My first thought about the election: where is the election?
Spirit of election is always spread across all over India. All the parties and candidates place huge placards everywhere, not just in designated areas. Campaigning is aggressive and they don’t worry at all about interrupting people’s daily life. You may be surprised to see that the election campaigners may confront you while you walk in the roads, markets, or shops. They boldly march through the roads and along the sidewalks. All these will culminate in a chaotic, one-day election. People in India (or at least Kerala) carefully follow the election process and they actively listen to news and candidate’s past involvements.

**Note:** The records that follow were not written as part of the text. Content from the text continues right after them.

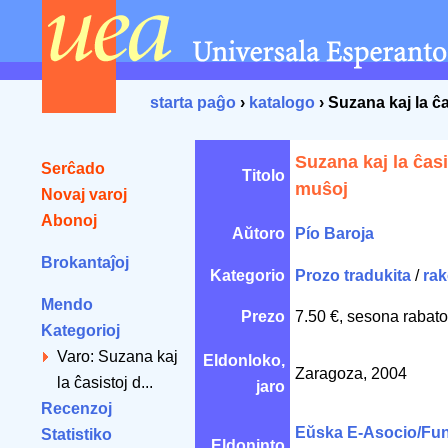
starta paĝo
›
katalogo
› Suzana kaj la ĉ
Suzana kaj la ĉasi
Serĉado
Titolo
muŝoj
Novaj varoj
Abonoj
Aŭtoro
Pío Baroja
Brokantaĵoj
Kategorio
Prozo tradukita
/
rak
Mendo
Prezo
7.50 €, sesona rabato
Kategorioj
Varo: Suzana kaj
Eldonloko,
Zaragoza, 2004
la ĉasistoj d...
jaro
Recenzoj
Eŭska E-Asocio/Fu
Statistiko
Eldoninto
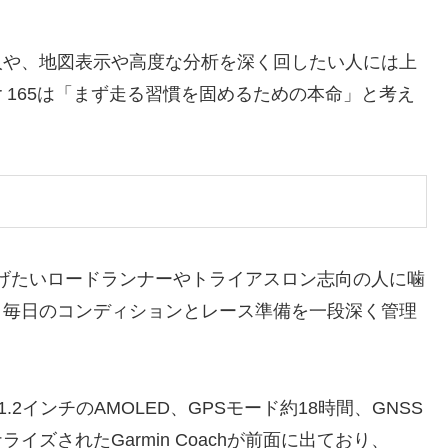
人や、地図表示や高度な分析を深く回したい人には上
er 165は「まず走る習慣を固めるための本命」と考え
げたいロードランナーやトライアスロン志向の人に噛
、毎日のコンディションとレース準備を一段深く管理
1.2インチのAMOLED、GPSモード約18時間、GNSS
ズされたGarmin Coachが前面に出ており、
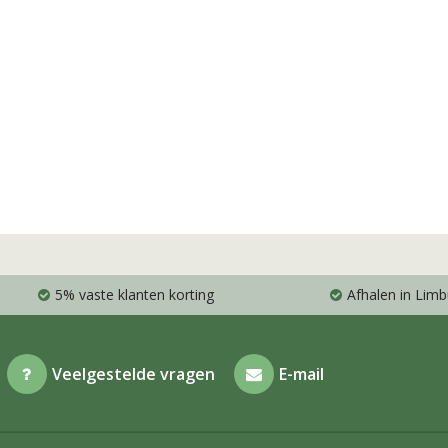
5% vaste klanten korting
Afhalen in Limb
Veelgestelde vragen
E-mail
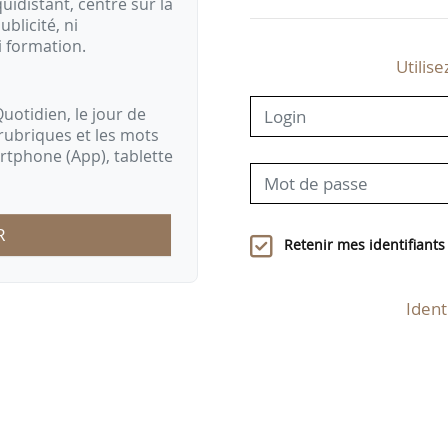
idistant, centré sur la
ublicité, ni
i formation.
Utilise
uotidien, le jour de
rubriques et les mots
artphone (App), tablette
R
Retenir mes identifiants
Ident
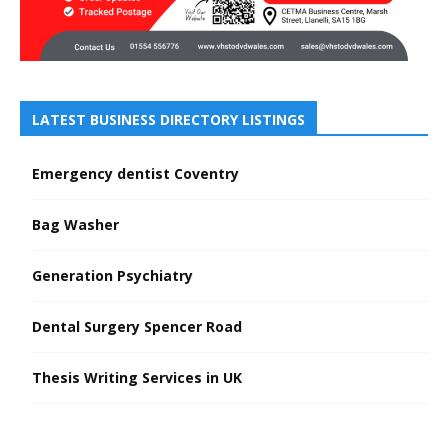
LATEST BUSINESS DIRECTORY LISTINGS
Emergency dentist Coventry
Bag Washer
Generation Psychiatry
Dental Surgery Spencer Road
Thesis Writing Services in UK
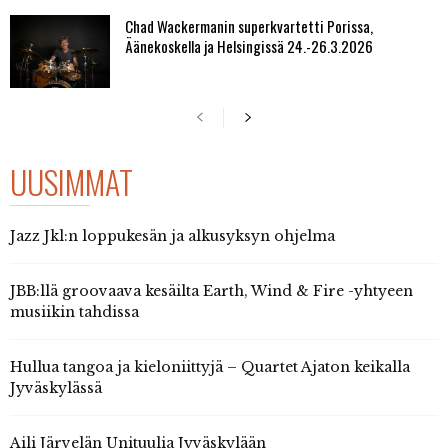
Chad Wackermanin superkvartetti Porissa,
Äänekoskella ja Helsingissä 24.-26.3.2026
UUSIMMAT
Jazz Jkl:n loppukesän ja alkusyksyn ohjelma
JBB:llä groovaava kesäilta Earth, Wind & Fire -yhtyeen
musiikin tahdissa
Hullua tangoa ja kieloniittyjä – Quartet Ajaton keikalla
Jyväskylässä
Aili Järvelän Unituulia Jyväskylään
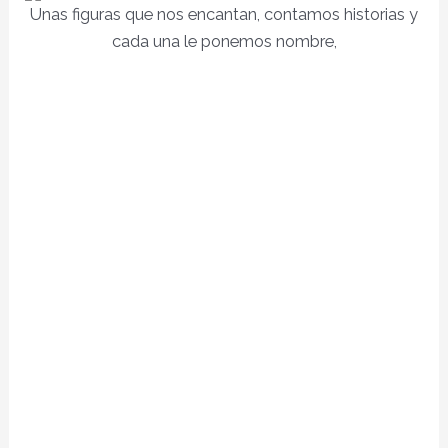
Unas figuras que nos encantan, contamos historias y
cada una le ponemos nombre,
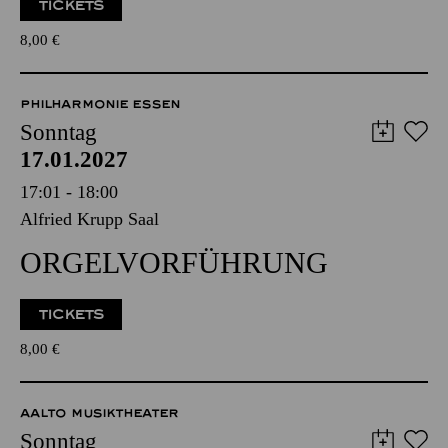
PHILHARMONIE­FÜHRUNG
TICKETS
8,00
€
PHILHARMONIE ESSEN
Sonntag
17.01.2027
17:01 - 18:00
Alfried Krupp Saal
ORGEL­VORFÜHRUNG
TICKETS
8,00
€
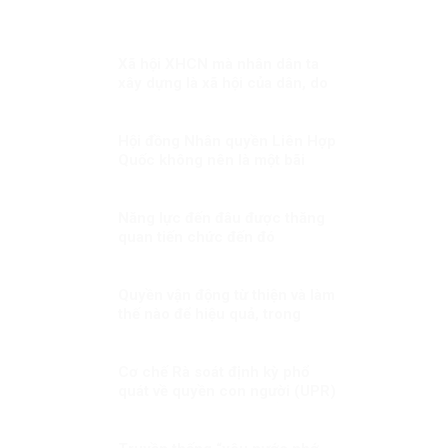
Xã hội XHCN mà nhân dân ta
xây dựng là xã hội của dân, do
dân và vì dân
Hội đồng Nhân quyền Liên Hợp
Quốc không nên là một bãi
chiến trường
Năng lực đến đâu được thăng
quan tiến chức đến đó
Quyền vận động từ thiện và làm
thế nào để hiệu quả, trong
sáng?
Cơ chế Rà soát định kỳ phổ
quát về quyền con người (UPR)
– những bước phát triển gần
đây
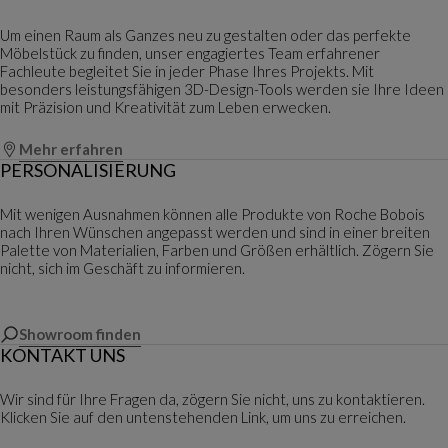
Um einen Raum als Ganzes neu zu gestalten oder das perfekte
Möbelstück zu finden, unser engagiertes Team erfahrener
Fachleute begleitet Sie in jeder Phase Ihres Projekts. Mit
besonders leistungsfähigen 3D-Design-Tools werden sie Ihre Ideen
mit Präzision und Kreativität zum Leben erwecken.
Mehr erfahren
PERSONALISIERUNG
Mit wenigen Ausnahmen können alle Produkte von Roche Bobois
nach Ihren Wünschen angepasst werden und sind in einer breiten
Palette von Materialien, Farben und Größen erhältlich. Zögern Sie
nicht, sich im Geschäft zu informieren.
Showroom finden
KONTAKT UNS
Wir sind für Ihre Fragen da, zögern Sie nicht, uns zu kontaktieren.
Klicken Sie auf den untenstehenden Link, um uns zu erreichen.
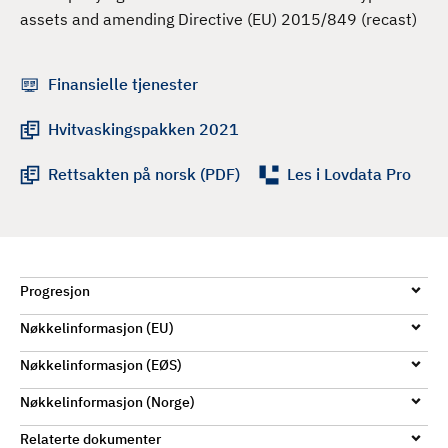
d
assets and amending Directive (EU) 2015/849 (recast)
Finansielle tjenester
Hvitvaskingspakken 2021
Rettsakten på norsk (PDF)
Les i Lovdata Pro
Progresjon
Nøkkelinformasjon (EU)
Nøkkelinformasjon (EØS)
Nøkkelinformasjon (Norge)
Relaterte dokumenter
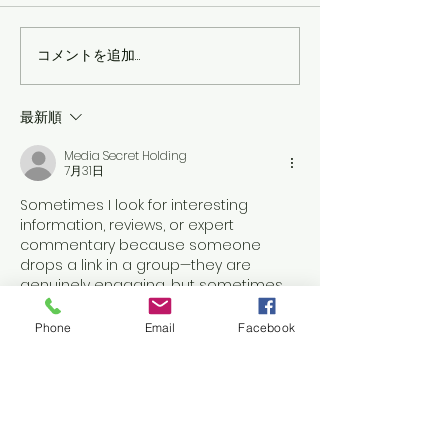
コメントを追加…
２０２４年３月２８日韓
2024年2月2
国料理・ウクライナ料理
世界平和への祈
音楽会
最新順
Media Secret Holding
7月31日
Sometimes I look for interesting 
information, reviews, or expert 
commentary because someone 
drops a link in a group—they are 
genuinely engaging, but sometimes 
you read through an article and find 
such useful links neatly woven right 
Phone
Email
Facebook
inside the text. For example, I recently 
came across a great overview on 
platforms like 
Politolog
 and 
Deribasovskaya
いいね！
返信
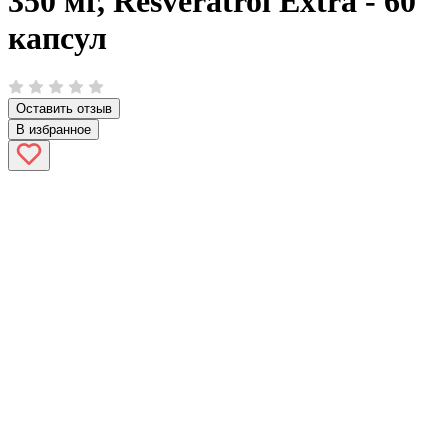
350 мг, Resveratrol Extra - 60
капсул
Оставить отзыв
В избранное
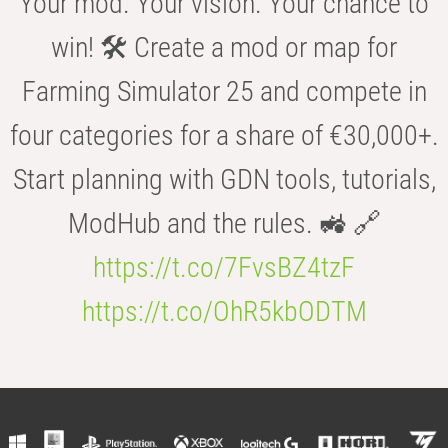
Your mod. Your vision. Your chance to
win! 🛠️ Create a mod or map for
Farming Simulator 25 and compete in
four categories for a share of €30,000+.
Start planning with GDN tools, tutorials,
ModHub and the rules. 🚜 🔗
https://t.co/7FvsBZ4tzF
https://t.co/OhR5kbODTM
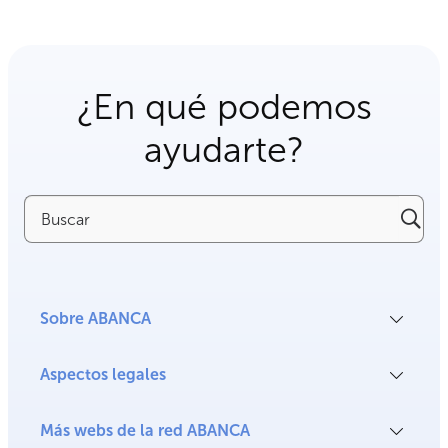
¿En qué podemos
ayudarte?
Buscar
Sobre ABANCA
Aspectos legales
Más webs de la red ABANCA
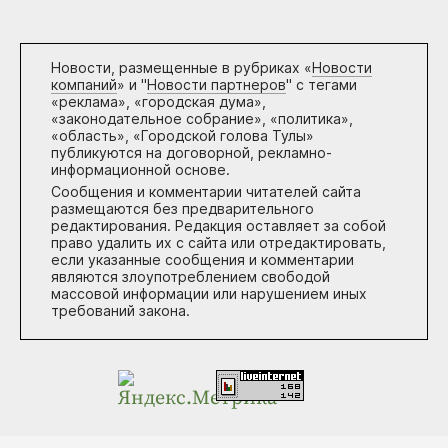
Новости, размещенные в рубриках «
Новости
компаний
» и "
Новости партнеров
" с тегами
«реклама», «городская дума»,
«законодательное собрание», «политика»,
«область», «Городской голова Тулы»
публикуются на договорной, рекламно-
информационной основе.
Сообщения и комментарии читателей сайта
размещаются без предварительного
редактирования. Редакция оставляет за собой
право удалить их с сайта или отредактировать,
если указанные сообщения и комментарии
являются злоупотреблением свободой
массовой информации или нарушением иных
требований закона.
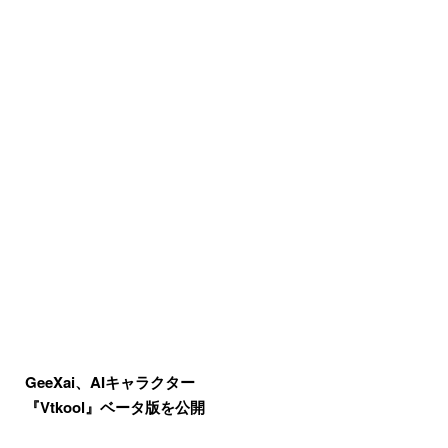
GeeXai、AIキャラクター
『Vtkool』ベータ版を公開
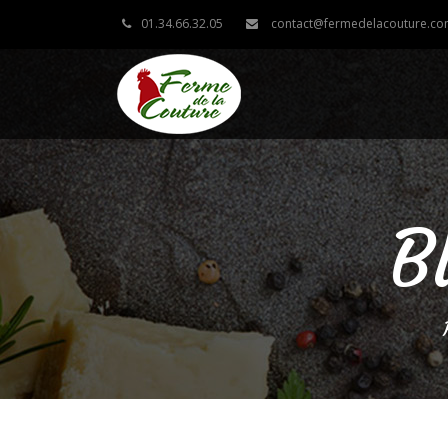
01.34.66.32.05
contact@fermedelacouture.c
B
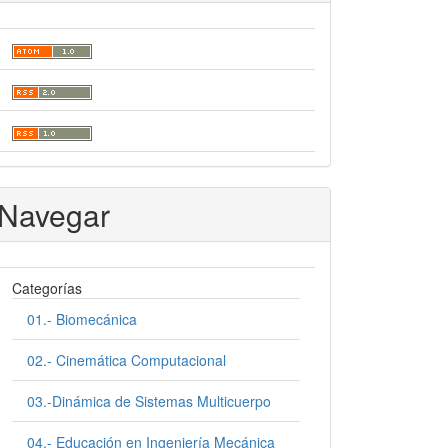
Navegar
Categorías
01.- Biomecánica
02.- Cinemática Computacional
03.-Dinámica de Sistemas Multicuerpo
04.- Educación en Ingeniería Mecánica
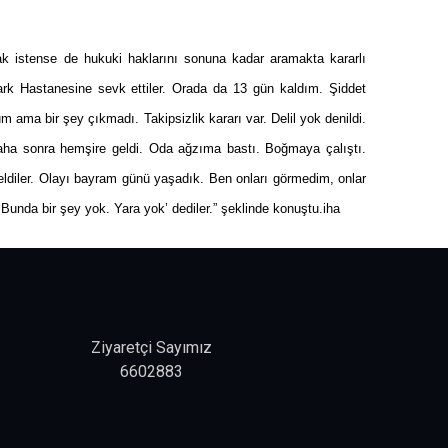
mak istense de hukuki haklarını sonuna kadar aramakta kararlı
rk Hastanesine sevk ettiler. Orada da 13 gün kaldım. Şiddet
 ama bir şey çıkmadı. Takipsizlik kararı var. Delil yok denildi.
Daha sonra hemşire geldi. Oda ağzıma bastı. Boğmaya çalıştı.
ldiler. Olayı bayram günü yaşadık. Ben onları görmedim, onlar
Bunda bir şey yok. Yara yok’ dediler.” şeklinde konuştu.iha
Ziyaretçi Sayımız
6602883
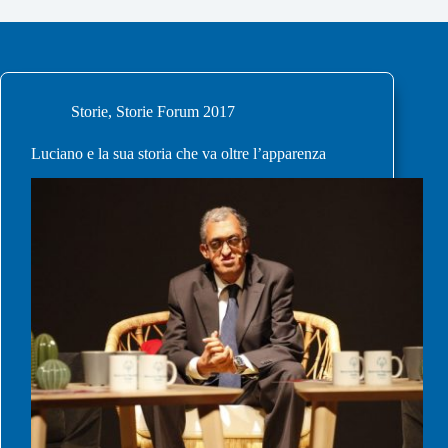
Storie
,
Storie Forum 2017
Luciano e la sua storia che va oltre l’apparenza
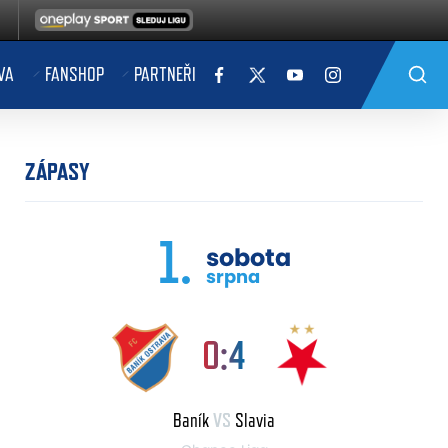
VA
FANSHOP
PARTNEŘI
ZÁPASY
1.
sobota
srpna
0:4
Baník
VS
Slavia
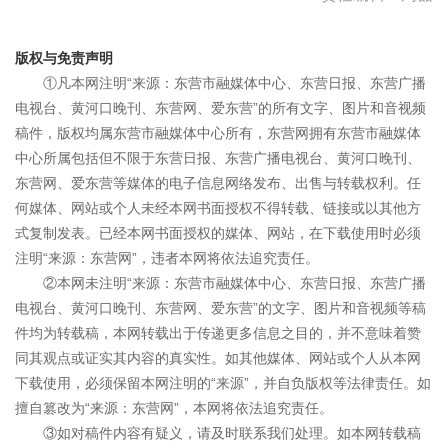
版权与免责声明
①凡本网注明“来源：东营市融媒体中心、东营日报、东营广播
电视台、黄河口晚刊、东营网、爱东营”的所有文字、图片和音视频
稿件，版权均属东营市融媒体中心所有，东营网拥有东营市融媒体
中心所属包括但不限于东营日报、东营广播电视台、黄河口晚刊、
东营网、爱东营等媒体的电子信息网络发布、出售与转载权利。任
何媒体、网站或个人未经本网书面授权不得转载、链接或以其他方
式复制发表。已经本网书面授权的媒体、网站，在下载使用时必须
注明“来源：东营网”，违者本网将依法追究责任。
②本网未注明“来源：东营市融媒体中心、东营日报、东营广播
电视台、黄河口晚刊、东营网、爱东营”的文字、图片和音视频等稿
件均为转载稿，本网转载出于传递更多信息之目的，并不意味着赞
同其观点或证实其内容的真实性。如其他媒体、网站或个人从本网
下载使用，必须保留本网注明的“来源”，并自负版权等法律责任。如
擅自篡改为“来源：东营网”，本网将依法追究责任。
③如对稿件内容有疑义，请及时联系我们处理。如本网转载稿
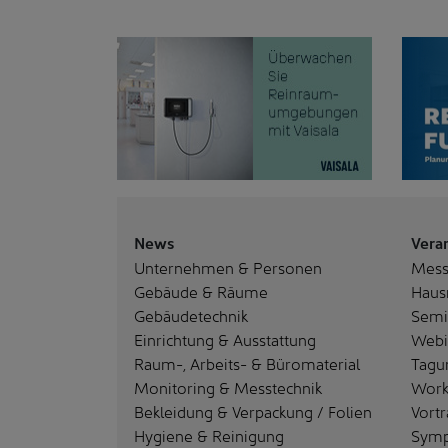
News
Vera
Unternehmen & Personen
Mes
Gebäude & Räume
Haus
Gebäudetechnik
Semi
Einrichtung & Ausstattung
Webi
Raum-, Arbeits- & Büromaterial
Tagu
Monitoring & Messtechnik
Work
Bekleidung & Verpackung / Folien
Vortr
Hygiene & Reinigung
Sym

Here, in the U.S, it seems that billboards and placards are carefully placed in the ground only in permitted places, and protesting and campaigning are done within the limits of laws during a long three-week controlled election. The major difference between US and India elections is: In the US, only two major parties (Democrat and Republican) are involved while in India 7 major political parties and countless local parties are competing. In India, if no one gets majority then they make alliances with other small parties. So the party who gets more elected candidates will rule the country/state. In America, people vote directly even for high-level candidates and the President will be elected based on the votes received in the electoral college system. In India, elected members of parliament gather in parties and alliances to select the chief minister or prime minister based on their control of the legislature.
However, I have also noticed a lot of similarities between the election styles of U.S. and India. Candidates freely abuse their opponents by using bad words and continue this until the campaign is over. It is very hard to watch TV since candidates’ advertisements come every other minute!